Those East-Indian contrivances, the chit and the chit-book, furnish a partial check on native servants. The average resident carries little ready money, but writes a memorandum of whatever he buys, and hands it to the seller instead of cash. These chits are presented monthly; but the system tempts people to sign more chits than they can pay. This kind of account-keeping is more general in Chinese ports, where one may well object to receive the leaden-looking Mexicans and ragged and dirty notes of the local banks. When one sends a note to an acquaintance he enters it in his chit-book, where the person addressed adds his initials as a receipt, or even writes his answer. The whole social machinery is regulated by the chit-book, which may be a source of discord when its incautious entries and answers lie open to any Paul Pry.

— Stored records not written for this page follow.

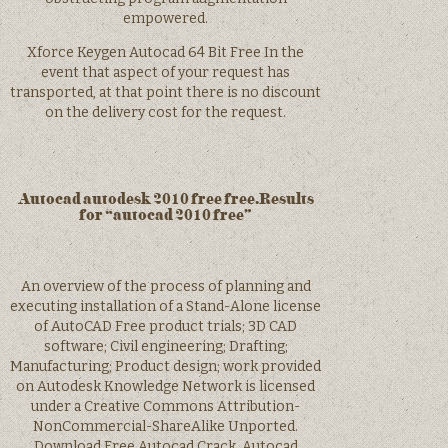
empowered.
Xforce Keygen Autocad 64 Bit Free In the
event that aspect of your request has
transported, at that point there is no discount
on the delivery cost for the request.
Autocad autodesk 2010 free free.Results
for “autocad 2010 free”
An overview of the process of planning and
executing installation of a Stand-Alone license
of AutoCAD Free product trials; 3D CAD
software; Civil engineering; Drafting;
Manufacturing; Product design; work provided
on Autodesk Knowledge Network is licensed
under a Creative Commons Attribution-
NonCommercial-ShareAlike Unported.
Download Free Autocad Crack. Autocad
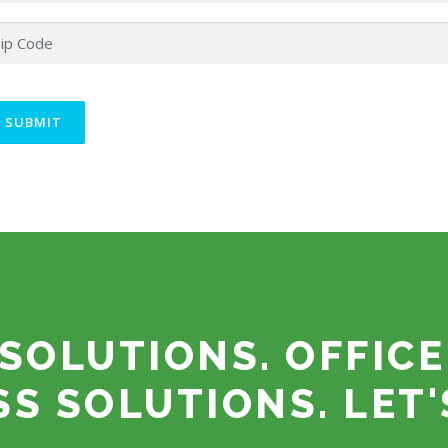
SOLUTIONS. OFFICE
SS SOLUTIONS. LET'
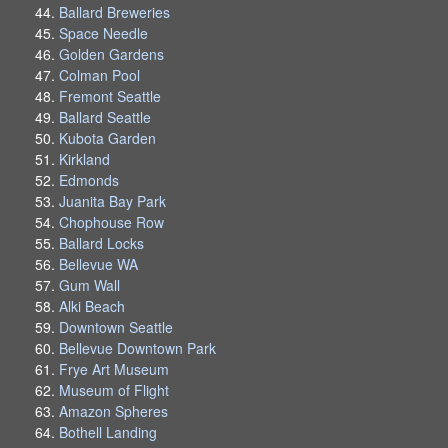
Ballard Breweries
Space Needle
Golden Gardens
Colman Pool
Fremont Seattle
Ballard Seattle
Kubota Garden
Kirkland
Edmonds
Juanita Bay Park
Chophouse Row
Ballard Locks
Bellevue WA
Gum Wall
Alki Beach
Downtown Seattle
Bellevue Downtown Park
Frye Art Museum
Museum of Flight
Amazon Spheres
Bothell Landing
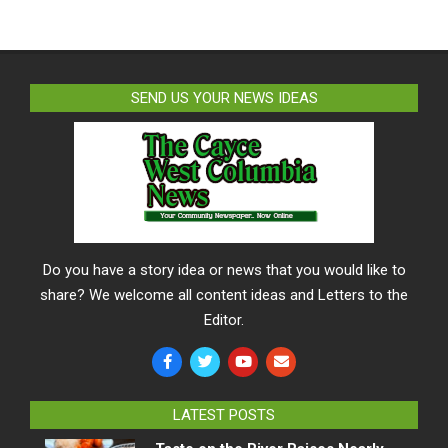
SEND US YOUR NEWS IDEAS
Do you have a story idea or news that you would like to
share? We welcome all content ideas and Letters to the
Editor.
LATEST POSTS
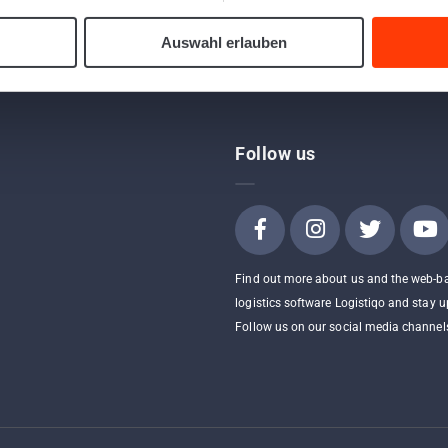
Auswahl erlauben
Follow us
Find out more about us and the web-b
logistics software Logistiqo and stay u
Follow us on our social media channel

Summer does not greatly disturb the life of society. Tennis, riding, boating, and bathing are in form, while balls and small dances occur even in July and August. At many places in the mountains and along the coast one may find a cooler air, with good hotels and tea-houses. Some families rent country temples near Yokohama for summer occupation, and enjoy something between the habitual Japanese life and Adirondack camping. The sacred emblems and temple accessories are put in the central shrine room, screens are drawn, and the sanctuary becomes a spacious house, open to the air on all sides, and capable of being divided into as many separate rooms as the family may require. Often the priests set the images and altar-pieces on a high shelf concealed by a curtain, and give up the whole place to the heretical tenants. In one instance the broad altar-shelf became a recessed sideboard, whereon the gilded Buddhas and Kwannons were succeeded by bottles, decanters, and glasses. At another temple it was stipulated that the tenants should give up the room in front of the altar on a certain anniversary day, to allow the worshippers to come and pray.